[Stored data entries]
—————

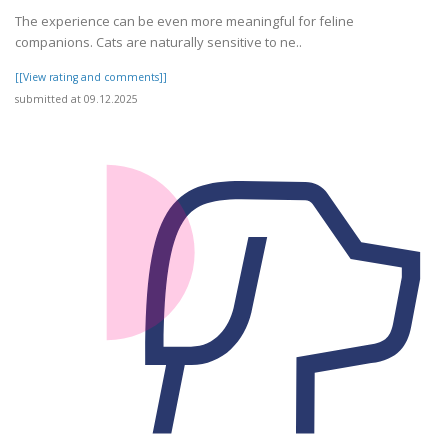
The experience can be even more meaningful for feline
companions. Cats are naturally sensitive to ne..
[[View rating and comments]]
submitted at 09.12.2025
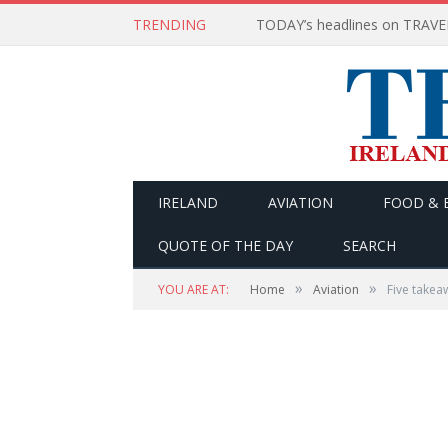
TRENDING
IRELAND
AVIATION
FOOD & 
QUOTE OF THE DAY
SEARCH
»
»
YOU ARE AT:
Home
Aviation
Five takeaw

—————

Set the entries down again exactly. Do not include the images.

FINISHED EXERCISE »
The experience can be even more meaningful for feline
companions. Cats are naturally sensitive to ne..
[[View rating and comments]]
submitted at 09.12.2025
TRENDING
IRELAND
AVIATION
FOOD & 
QUOTE OF THE DAY
SEARCH
»
»
YOU ARE AT:
Home
Aviation
Five takeaw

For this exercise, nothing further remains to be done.